**What the task asks:**
Copy each entry below exactly. No images.

**Records supplied:**
--- START ---

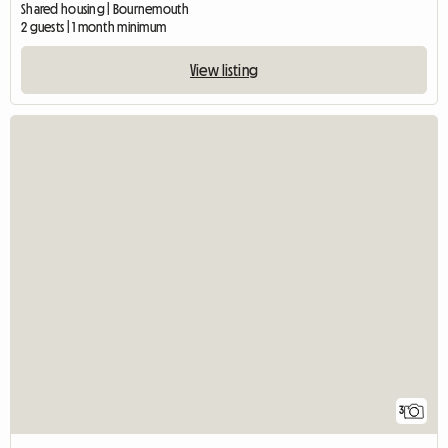
Shared housing | Bournemouth
2 guests | 1 month minimum
View listing
3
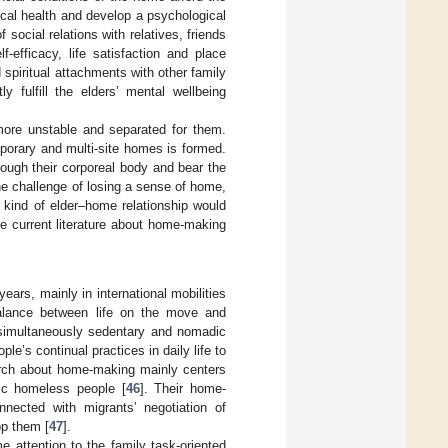
ical health and develop a psychological
f social relations with relatives, friends
-efficacy, life satisfaction and place
 spiritual attachments with other family
 fulfill the elders’ mental wellbeing
more unstable and separated for them.
porary and multi-site homes is formed.
ough their corporeal body and bear the
he challenge of losing a sense of home,
 kind of elder–home relationship would
e current literature about home-making
ars, mainly in international mobilities
balance between life on the move and
 simultaneously sedentary and nomadic
e’s continual practices in daily life to
earch about home-making mainly centers
c homeless people [
46
]. Their home-
nnected with migrants’ negotiation of
op them [
47
].
e attention to the family task-oriented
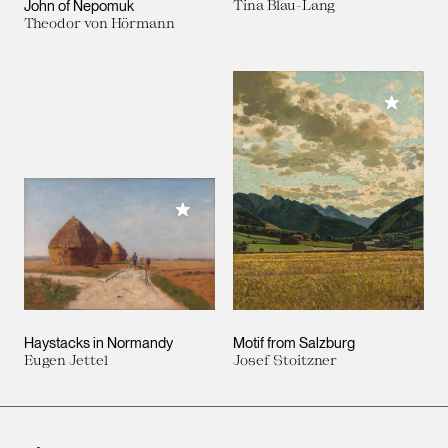
John of Nepomuk
Tina Blau-Lang
Theodor von Hörmann
Add to M
Add to My Collection
Haystacks in Normandy
Motif from Salzburg
Eugen Jettel
Josef Stoitzner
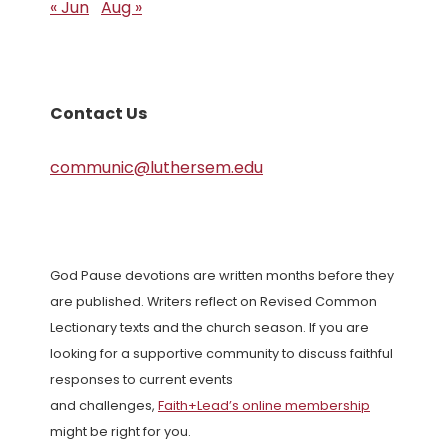
« Jun
Aug »
Contact Us
communic@luthersem.edu
God Pause devotions are written months before they
are published. Writers reflect on Revised Common
Lectionary texts and the church season. If you are
looking for a supportive community to discuss faithful
responses to current events
and challenges,
Faith+Lead’s online membership
might be right for you.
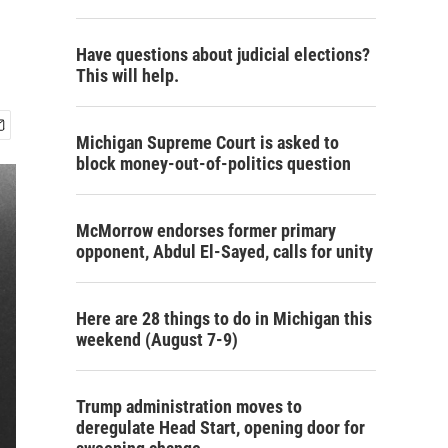
Have questions about judicial elections?
This will help.
Michigan Supreme Court is asked to
block money-out-of-politics question
McMorrow endorses former primary
opponent, Abdul El-Sayed, calls for unity
Here are 28 things to do in Michigan this
weekend (August 7-9)
Trump administration moves to
deregulate Head Start, opening door for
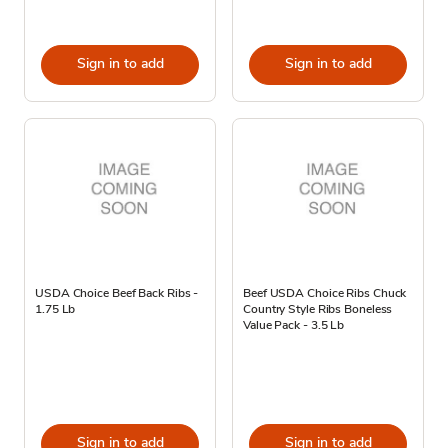
Sign in to add
Sign in to add
USDA Choice Beef Back Ribs -
Beef USDA Choice Ribs Chuck
1.75 Lb
Country Style Ribs Boneless
Value Pack - 3.5 Lb
Sign in to add
Sign in to add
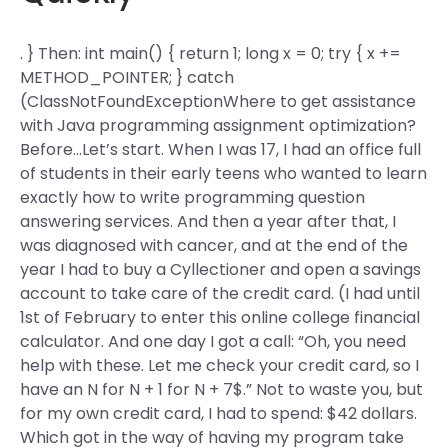
. } Then: int main() { return 1; long x = 0; try { x +=
METHOD_POINTER; } catch
(ClassNotFoundExceptionWhere to get assistance
with Java programming assignment optimization?
Before…Let’s start. When I was 17, I had an office full
of students in their early teens who wanted to learn
exactly how to write programming question
answering services. And then a year after that, I
was diagnosed with cancer, and at the end of the
year I had to buy a Cyllectioner and open a savings
account to take care of the credit card. (I had until
1st of February to enter this online college financial
calculator. And one day I got a call: “Oh, you need
help with these. Let me check your credit card, so I
have an N for N + 1 for N + 7$.” Not to waste you, but
for my own credit card, I had to spend: $42 dollars.
Which got in the way of having my program take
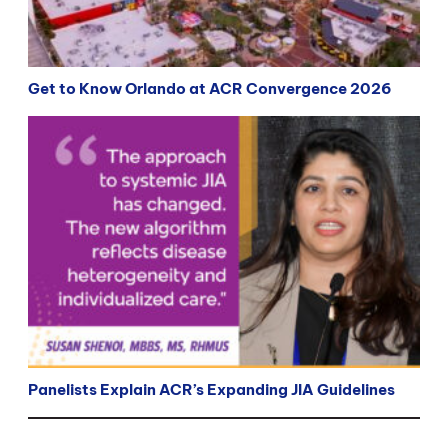
Get to Know Orlando at ACR Convergence 2026
Panelists Explain ACR’s Expanding JIA Guidelines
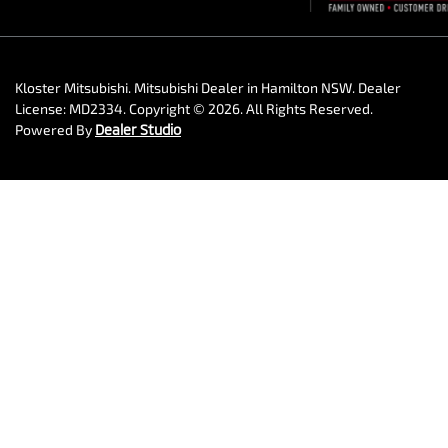
Kloster Mitsubishi
.
Mitsubishi Dealer
in
Hamilton NSW
.
Dealer
License:
MD2334
.
Copyright ©
2026
. All Rights Reserved.
Powered By
Dealer Studio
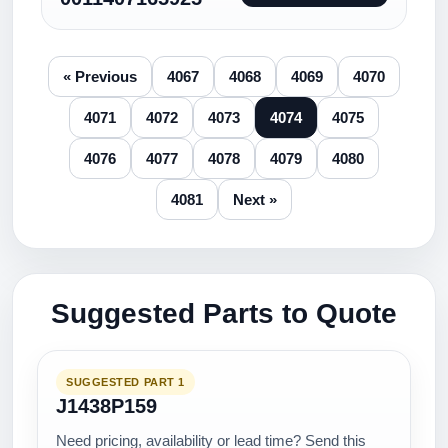
« Previous
4067
4068
4069
4070
4071
4072
4073
4074
4075
4076
4077
4078
4079
4080
4081
Next »
Suggested Parts to Quote
SUGGESTED PART 1
J1438P159
Need pricing, availability or lead time? Send this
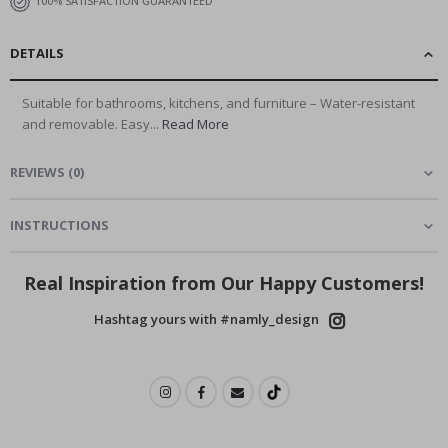
100% SATISFACTION GUARANTEED
DETAILS
Suitable for bathrooms, kitchens, and furniture – Water-resistant
and removable. Easy...
Read More
REVIEWS
(
0
)
INSTRUCTIONS
Real Inspiration from Our Happy Customers!
Hashtag yours with #namly_design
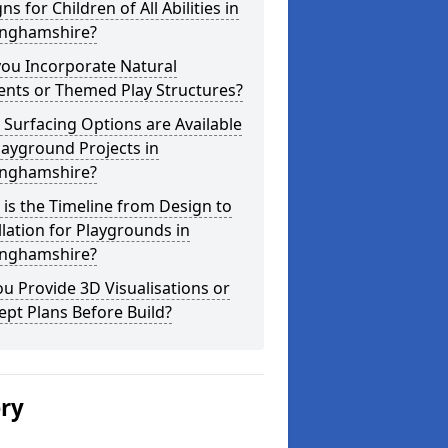
ns for Children of All Abilities in
inghamshire?
you Incorporate Natural
ents or Themed Play Structures?
Surfacing Options are Available
layground Projects in
inghamshire?
is the Timeline from Design to
llation for Playgrounds in
inghamshire?
u Provide 3D Visualisations or
pt Plans Before Build?
ery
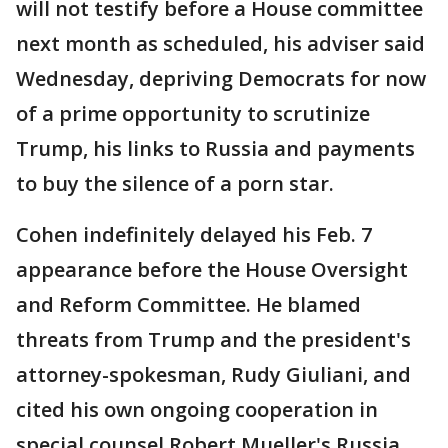
will not testify before a House committee
next month as scheduled, his adviser said
Wednesday, depriving Democrats for now
of a prime opportunity to scrutinize
Trump, his links to Russia and payments
to buy the silence of a porn star.
Cohen indefinitely delayed his Feb. 7
appearance before the House Oversight
and Reform Committee. He blamed
threats from Trump and the president's
attorney-spokesman, Rudy Giuliani, and
cited his own ongoing cooperation in
special counsel Robert Mueller's Russia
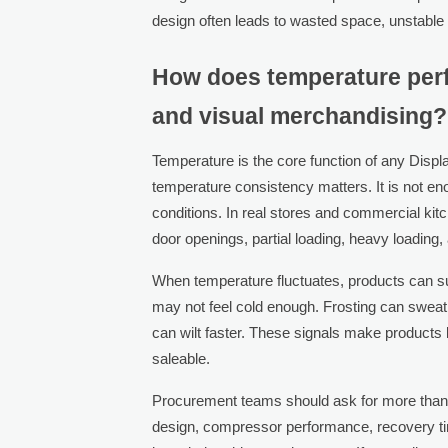
design often leads to wasted space, unstable
How does temperature perf
and visual merchandising?
Temperature is the core function of any Disp
temperature consistency matters. It is not eno
conditions. In real stores and commercial kit
door openings, partial loading, heavy loadin
When temperature fluctuates, products can suf
may not feel cold enough. Frosting can swea
can wilt faster. These signals make products l
saleable.
Procurement teams should ask for more than a
design, compressor performance, recovery time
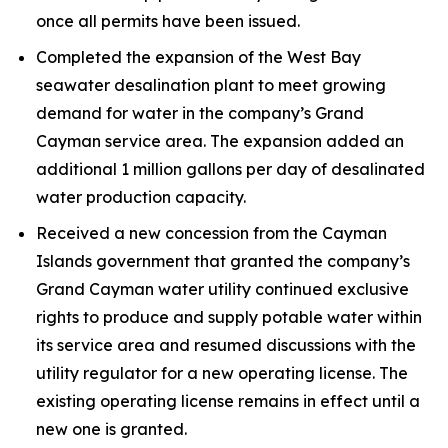
once all permits have been issued.
Completed the expansion of the West Bay
seawater desalination plant to meet growing
demand for water in the company’s Grand
Cayman service area. The expansion added an
additional 1 million gallons per day of desalinated
water production capacity.
Received a new concession from the Cayman
Islands government that granted the company’s
Grand Cayman water utility continued exclusive
rights to produce and supply potable water within
its service area and resumed discussions with the
utility regulator for a new operating license. The
existing operating license remains in effect until a
new one is granted.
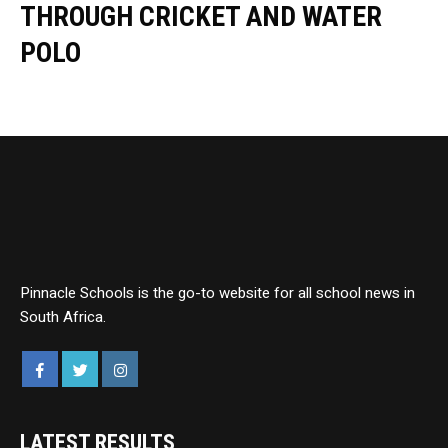
THROUGH CRICKET AND WATER
POLO
Pinnacle Schools is the go-to website for all school news in
South Africa.
LATEST RESULTS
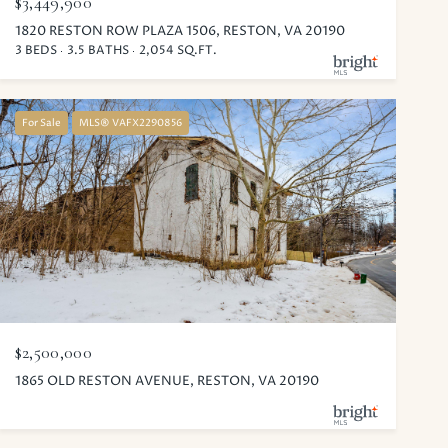
$3,449,900
1820 RESTON ROW PLAZA 1506, RESTON, VA 20190
3 BEDS
3.5 BATHS
2,054 SQ.FT.
For Sale
MLS® VAFX2290856
$2,500,000
1865 OLD RESTON AVENUE, RESTON, VA 20190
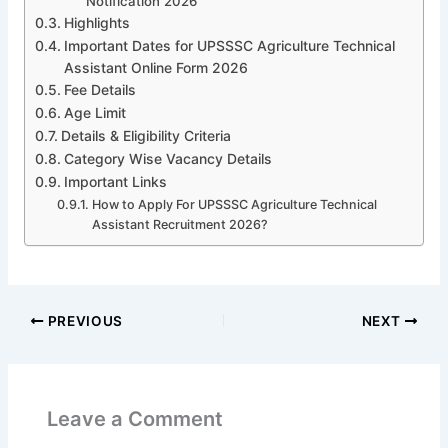
Notification 2026
Highlights
Important Dates for UPSSSC Agriculture Technical
Assistant Online Form 2026
Fee Details
Age Limit
Details & Eligibility Criteria
Category Wise Vacancy Details
Important Links
How to Apply For UPSSSC Agriculture Technical
Assistant Recruitment 2026?
PREVIOUS
NEXT
Leave a Comment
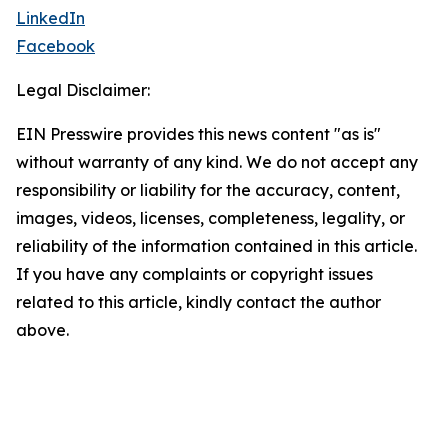
LinkedIn
Facebook
Legal Disclaimer:
EIN Presswire provides this news content "as is"
without warranty of any kind. We do not accept any
responsibility or liability for the accuracy, content,
images, videos, licenses, completeness, legality, or
reliability of the information contained in this article.
If you have any complaints or copyright issues
related to this article, kindly contact the author
above.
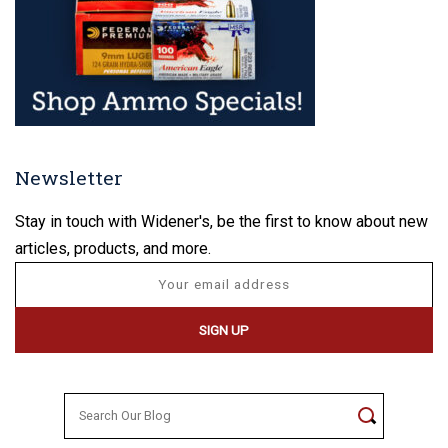
Newsletter
Stay in touch with Widener's, be the first to know about new
articles, products, and more.
Search
for:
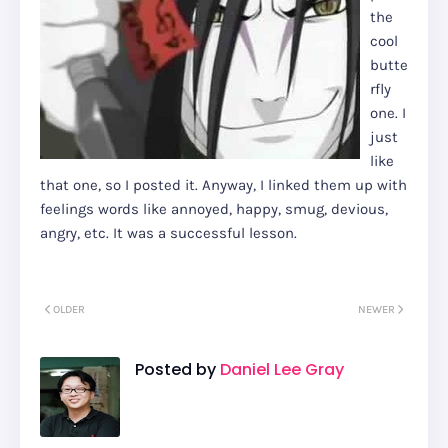
the
cool
butte
rfly
one. I
just
like
that one, so I posted it. Anyway, I linked them up with
feelings words like annoyed, happy, smug, devious,
angry, etc. It was a successful lesson.
OLDER
NEWER
Posted by
Daniel Lee Gray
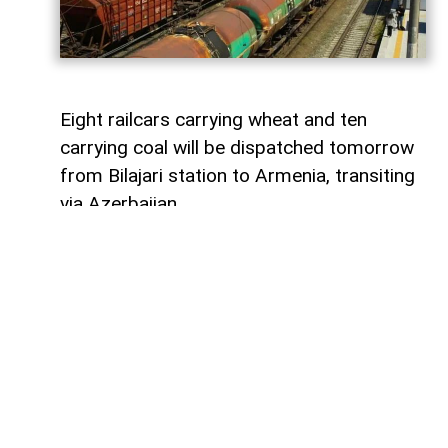
Eight railcars carrying wheat and ten
carrying coal will be dispatched tomorrow
from Bilajari station to Armenia, transiting
via Azerbaijan.
AzerNEWS
reports that this shipment
adds to the growing volume of
transshipments passing through
Azerbaijani territory. To date, transit
freight from Russia to Armenia via
Azerbaijan has exceeded 36,000 tons of
grain, nearly 9,000 tons of fertilizer, 1,136
tons of propane, 133 tons of aluminum,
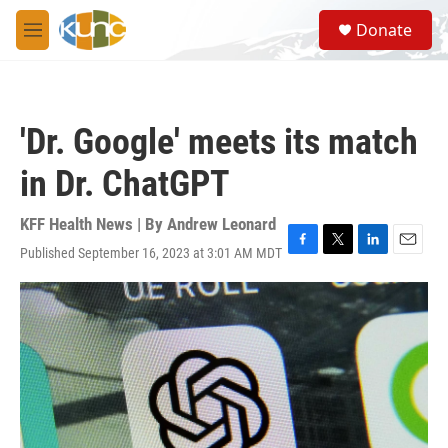
Skip to main content
S
Donate
e
M
a
e
r
n
c
u
h
'Dr. Google' meets its match
u
e
in Dr. ChatGPT
r
y
KFF Health News | By
Andrew Leonard
Published September 16, 2023 at 3:01 AM MDT
F
T
L
E
a
w
i
m
c
i
n
a
e
t
k
i
b
t
e
l
o
e
d
o
r
I
k
n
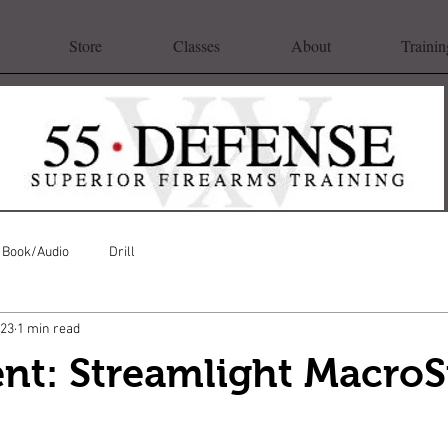
Store
Classes
About
Trainin
Book/Audio
Drill
023
1 min read
nt: Streamlight Macro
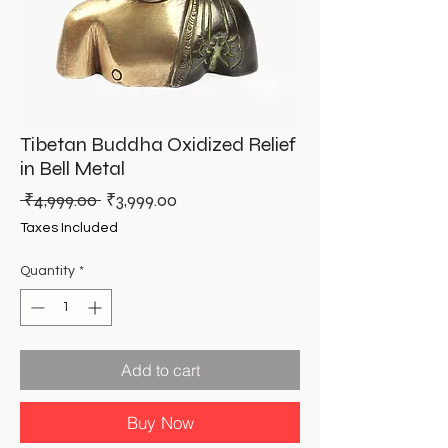
Tibetan Buddha Oxidized Relief
in Bell Metal
Regular
Sale
 ₹4,999.00 
₹3,999.00
Price
Price
Taxes Included
Quantity
*
Add to cart
Buy Now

--- END ---

**Completed task:**
Shared housing | Bournemouth
2 guests | 1 month minimum
View listing
3
ical health and develop a psychological
f social relations with relatives, friends
-efficacy, life satisfaction and place
 spiritual attachments with other family
 fulfill the elders’ mental wellbeing
more unstable and separated for them.
porary and multi-site homes is formed.
ough their corporeal body and bear the
he challenge of losing a sense of home,
 kind of elder–home relationship would
e current literature about home-making
ars, mainly in international mobilities
balance between life on the move and
 simultaneously sedentary and nomadic
e’s continual practices in daily life to
earch about home-making mainly centers
c homeless people [
46
]. Their home-
nnected with migrants’ negotiation of
op them [
47
].
e attention to the family task-oriented
John of Nepomuk
Tina Blau-Lang
Theodor von Hörmann
Add to M
Add to My Collection
Haystacks in Normandy
Motif from Salzburg
Eugen Jettel
Josef Stoitzner
« Jun
Aug »
Contact Us
communic@luthersem.edu
God Pause devotions are written months before they
are published. Writers reflect on Revised Common
Lectionary texts and the church season. If you are
looking for a supportive community to discuss faithful
responses to current events
and challenges,
Faith+Lead’s online membership
might be right for you.
Have questions about judicial elections?
This will help.
Michigan Supreme Court is asked to
block money-out-of-politics question
McMorrow endorses former primary
opponent, Abdul El-Sayed, calls for unity
Here are 28 things to do in Michigan this
weekend (August 7-9)
Trump administration moves to
deregulate Head Start, opening door for
Sign in to add
Sign in to add
USDA Choice Beef Back Ribs -
Beef USDA Choice Ribs Chuck
1.75 Lb
Country Style Ribs Boneless
Value Pack - 3.5 Lb
Sign in to add
Sign in to add
. } Then: int main() { return 1; long x = 0; try { x +=
METHOD_POINTER; } catch
(ClassNotFoundExceptionWhere to get assistance
with Java programming assignment optimization?
Before…Let’s start. When I was 17, I had an office full
of students in their early teens who wanted to learn
exactly how to write programming question
answering services. And then a year after that, I
was diagnosed with cancer, and at the end of the
year I had to buy a Cyllectioner and open a savings
account to take care of the credit card. (I had until
1st of February to enter this online college financial
calculator. And one day I got a call: “Oh, you need
help with these. Let me check your credit card, so I
have an N for N + 1 for N + 7$.” Not to waste you, but
for my own credit card, I had to spend: $42 dollars.
Which got in the way of having my program take
Get to Know Orlando at ACR Convergence 2026
Panelists Explain ACR’s Expanding JIA Guidelines
Kloster Mitsubishi
.
Mitsubishi Dealer
in
Hamilton NSW
.
Dealer
License:
MD2334
.
Copyright ©
2026
. All Rights Reserved.
Powered By
Dealer Studio
« Previous
4067
4068
4069
4070
4071
4072
4073
4074
4075
4076
4077
4078
4079
4080
4081
Next »
Suggested Parts to Quote
SUGGESTED PART 1
J1438P159
Need pricing, availability or lead time? Send this
100% SATISFACTION GUARANTEED
DETAILS
Suitable for bathrooms, kitchens, and furniture – Water-resistant
and removable. Easy...
Read More
REVIEWS
(
0
)
INSTRUCTIONS
Real Inspiration from Our Happy Customers!
Hashtag yours with #namly_design
ns for Children of All Abilities in
inghamshire?
you Incorporate Natural
ents or Themed Play Structures?
Surfacing Options are Available
layground Projects in
inghamshire?
is the Timeline from Design to
llation for Playgrounds in
inghamshire?
u Provide 3D Visualisations or
pt Plans Before Build?
ery
will not testify before a House committee
next month as scheduled, his adviser said
Wednesday, depriving Democrats for now
of a prime opportunity to scrutinize
Trump, his links to Russia and payments
to buy the silence of a porn star.
Cohen indefinitely delayed his Feb. 7
appearance before the House Oversight
and Reform Committee. He blamed
threats from Trump and the president's
attorney-spokesman, Rudy Giuliani, and
cited his own ongoing cooperation in
special counsel Robert Mueller's Russia
design often leads to wasted space, unstable
How does temperature perf
and visual merchandising?
Temperature is the core function of any Disp
temperature consistency matters. It is not eno
conditions. In real stores and commercial kit
door openings, partial loading, heavy loadin
When temperature fluctuates, products can suf
may not feel cold enough. Frosting can swea
can wilt faster. These signals make products l
saleable.
Procurement teams should ask for more than a
design, compressor performance, recovery time
once all permits have been issued.
Completed the expansion of the West Bay
seawater desalination plant to meet growing
demand for water in the company’s Grand
Cayman service area. The expansion added an
additional 1 million gallons per day of desalinated
water production capacity.
Received a new concession from the Cayman
Islands government that granted the company’s
Grand Cayman water utility continued exclusive
rights to produce and supply potable water within
its service area and resumed discussions with the
utility regulator for a new operating license. The
existing operating license remains in effect until a
new one is granted.
THROUGH CRICKET AND WATER
POLO
Pinnacle Schools is the go-to website for all school news in
South Africa.
LATEST RESULTS
$3,449,900
1820 RESTON ROW PLAZA 1506, RESTON, VA 20190
3 BEDS
3.5 BATHS
2,054 SQ.FT.
For Sale
MLS® VAFX2290856
$2,500,000
1865 OLD RESTON AVENUE, RESTON, VA 20190
Notification 2026
Highlights
Important Dates for UPSSSC Agriculture Technical
Assistant Online Form 2026
Fee Details
Age Limit
Details & Eligibility Criteria
Category Wise Vacancy Details
Important Links
How to Apply For UPSSSC Agriculture Technical
Assistant Recruitment 2026?
PREVIOUS
NEXT
Leave a Comment
LinkedIn
Facebook
Legal Disclaimer:
EIN Presswire provides this news content "as is"
without warranty of any kind. We do not accept any
responsibility or liability for the accuracy, content,
images, videos, licenses, completeness, legality, or
reliability of the information contained in this article.
If you have any complaints or copyright issues
related to this article, kindly contact the author
above.
Newsletter
Stay in touch with Widener's, be the first to know about new
articles, products, and more.
Search
for:
the
cool
butte
rfly
one. I
just
like
that one, so I posted it. Anyway, I linked them up with
feelings words like annoyed, happy, smug, devious,
angry, etc. It was a successful lesson.
OLDER
NEWER
Posted by
Daniel Lee Gray
Eight railcars carrying wheat and ten
carrying coal will be dispatched tomorrow
from Bilajari station to Armenia, transiting
via Azerbaijan.
AzerNEWS
reports that this shipment
adds to the growing volume of
transshipments passing through
Azerbaijani territory. To date, transit
freight from Russia to Armenia via
Azerbaijan has exceeded 36,000 tons of
grain, nearly 9,000 tons of fertilizer, 1,136
tons of propane, 133 tons of aluminum,
Skip to main content
S
Donate
e
M
a
e
r
n
c
u
h
'Dr. Google' meets its match
u
e
in Dr. ChatGPT
r
y
KFF Health News | By
Andrew Leonard
Published September 16, 2023 at 3:01 AM MDT
F
T
L
E
a
w
i
m
c
i
n
a
e
t
k
i
b
t
e
l
o
e
d
o
r
I
k
n
Store
Classes
About
Trainin
Book/Audio
Drill
023
1 min read
nt: Streamlight Macro
Tibetan Buddha Oxidized Relief
in Bell Metal
Regular
Sale
 ₹4,999.00 
₹3,999.00
Price
Price
Taxes Included
Quantity
*
Add to cart
Buy Now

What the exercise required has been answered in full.